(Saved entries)
****************

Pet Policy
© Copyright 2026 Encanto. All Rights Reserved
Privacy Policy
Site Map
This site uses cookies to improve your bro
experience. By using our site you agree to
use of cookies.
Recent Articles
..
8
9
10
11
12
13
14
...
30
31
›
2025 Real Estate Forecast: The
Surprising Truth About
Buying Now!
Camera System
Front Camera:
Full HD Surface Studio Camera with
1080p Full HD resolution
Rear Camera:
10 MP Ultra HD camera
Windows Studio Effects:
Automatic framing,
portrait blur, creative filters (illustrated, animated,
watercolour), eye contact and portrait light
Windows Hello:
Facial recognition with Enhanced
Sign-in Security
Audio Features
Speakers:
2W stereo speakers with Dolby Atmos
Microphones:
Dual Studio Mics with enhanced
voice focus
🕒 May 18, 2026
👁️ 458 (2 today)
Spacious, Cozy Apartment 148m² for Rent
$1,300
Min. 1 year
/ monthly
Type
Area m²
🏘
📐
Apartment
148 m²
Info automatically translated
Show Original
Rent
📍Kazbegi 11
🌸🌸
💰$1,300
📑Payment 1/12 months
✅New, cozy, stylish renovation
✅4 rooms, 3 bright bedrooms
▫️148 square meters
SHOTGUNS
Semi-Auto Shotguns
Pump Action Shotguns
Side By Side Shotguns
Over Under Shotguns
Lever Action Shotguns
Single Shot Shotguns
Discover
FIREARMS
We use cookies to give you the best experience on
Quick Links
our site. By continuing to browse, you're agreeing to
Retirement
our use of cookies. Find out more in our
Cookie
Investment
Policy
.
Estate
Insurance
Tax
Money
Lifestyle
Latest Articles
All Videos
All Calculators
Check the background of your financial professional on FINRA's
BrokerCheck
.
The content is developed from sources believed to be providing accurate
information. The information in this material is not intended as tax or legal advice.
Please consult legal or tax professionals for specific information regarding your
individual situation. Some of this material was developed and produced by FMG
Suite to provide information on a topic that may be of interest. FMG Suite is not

****************

Requirement -
Top to bottom, transcribe every line above exactly.

Response -
Pet Policy
© Copyright 2026 Encanto. All Rights Reserved
Privacy Policy
Site Map
This site uses cookies to improve your bro
experience. By using our site you agree to
use of cookies.
Recent Articles
..
8
9
10
11
12
13
14
...
30
31
›
2025 Real Estate Forecast: The
Surprising Truth About
Buying Now!
Camera System
Front Camera:
Full HD Surface Studio Camera with
1080p Full HD resolution
Rear Camera:
10 MP Ultra HD camera
Windows Studio Effects:
Automatic framing,
portrait blur, creative filters (illustrated, animated,
watercolour), eye contact and portrait light
Windows Hello:
Facial recognition with Enhanced
Sign-in Security
Audio Features
Speakers:
2W stereo speakers with Dolby Atmos
Microphones:
Dual Studio Mics with enhanced
voice focus
🕒 May 18, 2026
👁️ 458 (2 today)
Spacious, Cozy Apartment 148m² for Rent
$1,300
Min. 1 year
/ monthly
Type
Area m²
🏘
📐
Apartment
148 m²
Info automatically translated
Show Original
Rent
📍Kazbegi 11
🌸🌸
💰$1,300
📑Payment 1/12 months
✅New, cozy, stylish renovation
✅4 rooms, 3 bright bedrooms
▫️148 square meters
SHOTGUNS
Semi-Auto Shotguns
Pump Action Shotguns
Side By Side Shotguns
Over Under Shotguns
Lever Action Shotguns
Single Shot Shotguns
Discover
FIREARMS
We use cookies to give you the best experience on
Quick Links
our site. By continuing to browse, you're agreeing to
Retirement
our use of cookies. Find out more in our
Cookie
Investment
Policy
.
Estate
Insurance
Tax
Money
Lifestyle
Latest Articles
All Videos
All Calculators
Check the background of your financial professional on FINRA's
BrokerCheck
.
The content is developed from sources believed to be providing accurate
information. The information in this material is not intended as tax or legal advice.
Please consult legal or tax professionals for specific information regarding your
individual situation. Some of this material was developed and produced by FMG
Suite to provide information on a topic that may be of interest. FMG Suite is not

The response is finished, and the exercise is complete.